Moja Walka 2 – Karl Ove Knausgard

moja walka2O Karl’u Ove Knausgardzie słychać było wiele już od dłuższego czasu, za sprawą pierwszej części z sześciotomowego cyklu „Moja Walka”. Po przeczytaniu pierwszego tomu nie czułam zachwytu, właściwie czułam niewiele. Nie rozumiałam, co w tej książce jest takiego wspaniałego, że zebrała tyle pozytywnych opinii. Wprawdzie końcówka, mimo tego, że autor opisywał swoje własne życie, była tak mocna i mroczna, jak niejeden skandynawski kryminał, jednakże przez większość powieści nie mogłam się wciągnąć w historię opowiadaną przez norweskiego pisarza. Obecnie skończyłam drugi tom „Mojej Walki” i… zmieniłam całkowicie zdanie o tym cyklu.

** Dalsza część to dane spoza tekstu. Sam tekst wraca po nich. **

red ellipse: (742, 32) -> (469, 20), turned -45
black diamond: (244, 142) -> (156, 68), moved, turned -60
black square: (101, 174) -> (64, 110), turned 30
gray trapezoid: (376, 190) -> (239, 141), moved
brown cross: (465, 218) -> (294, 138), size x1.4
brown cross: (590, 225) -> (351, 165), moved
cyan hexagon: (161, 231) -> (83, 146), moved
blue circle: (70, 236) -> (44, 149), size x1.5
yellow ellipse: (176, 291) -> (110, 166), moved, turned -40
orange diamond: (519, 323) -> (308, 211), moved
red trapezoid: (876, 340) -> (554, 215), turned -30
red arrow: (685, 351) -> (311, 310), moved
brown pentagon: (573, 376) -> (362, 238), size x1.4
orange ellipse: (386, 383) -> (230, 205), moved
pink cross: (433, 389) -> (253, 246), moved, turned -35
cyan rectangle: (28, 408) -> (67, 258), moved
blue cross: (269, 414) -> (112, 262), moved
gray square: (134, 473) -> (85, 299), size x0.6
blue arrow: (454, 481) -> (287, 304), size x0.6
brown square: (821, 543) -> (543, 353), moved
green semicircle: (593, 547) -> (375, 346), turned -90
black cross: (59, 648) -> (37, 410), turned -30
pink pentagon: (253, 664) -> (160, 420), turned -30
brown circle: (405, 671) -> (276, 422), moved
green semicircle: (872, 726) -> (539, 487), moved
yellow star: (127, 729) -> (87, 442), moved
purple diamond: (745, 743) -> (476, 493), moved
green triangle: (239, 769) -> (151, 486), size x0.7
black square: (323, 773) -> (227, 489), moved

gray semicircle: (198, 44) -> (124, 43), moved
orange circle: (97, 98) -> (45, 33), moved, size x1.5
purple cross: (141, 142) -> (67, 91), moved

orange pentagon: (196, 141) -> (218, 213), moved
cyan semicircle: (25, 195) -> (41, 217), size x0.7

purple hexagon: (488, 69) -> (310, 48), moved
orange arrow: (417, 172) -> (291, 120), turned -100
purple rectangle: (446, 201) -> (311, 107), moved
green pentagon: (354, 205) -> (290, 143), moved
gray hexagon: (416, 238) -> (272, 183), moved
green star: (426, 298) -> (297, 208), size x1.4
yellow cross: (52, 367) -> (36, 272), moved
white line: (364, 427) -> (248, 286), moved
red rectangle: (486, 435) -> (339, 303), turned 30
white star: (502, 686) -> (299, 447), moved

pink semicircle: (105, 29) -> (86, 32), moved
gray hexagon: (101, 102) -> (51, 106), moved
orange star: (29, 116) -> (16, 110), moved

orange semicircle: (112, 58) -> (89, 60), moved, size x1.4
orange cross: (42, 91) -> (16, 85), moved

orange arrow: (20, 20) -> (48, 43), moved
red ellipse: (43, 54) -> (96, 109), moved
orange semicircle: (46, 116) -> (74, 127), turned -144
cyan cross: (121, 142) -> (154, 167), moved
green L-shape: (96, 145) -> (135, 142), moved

Karl Ove Knausgard czuje się rozczarowany swoją karierą pisarską, wydał zaledwie jedną książkę, a dziennikarze dzwonią do niego z błahymi pytaniami po błahe odpowiedzi. Na głowie ma sprzątanie, pranie, gotowanie i opiekę nad dziećmi. Jedynym jego marzeniem jest móc skupić się na pracy i w spokoju pisać. Mężczyzna opowiada o tym, jak po opuszczeniu żony, przeprowadził się do Sztokholmu, jak poznał swoją partnerkę, jak rodziły się jego dzieci. Jednym słowem przedstawia codzienność. Jednak nie robi tego w sposób nudny – Knausgard nawet wynoszenie śmieci, czy robienie prania w pralni opisuje niezwykle interesująco. Codziennym czynnościom towarzyszą drobne, niecodzienne wydarzenia lub rozmyślania, ubarwiające całą historię.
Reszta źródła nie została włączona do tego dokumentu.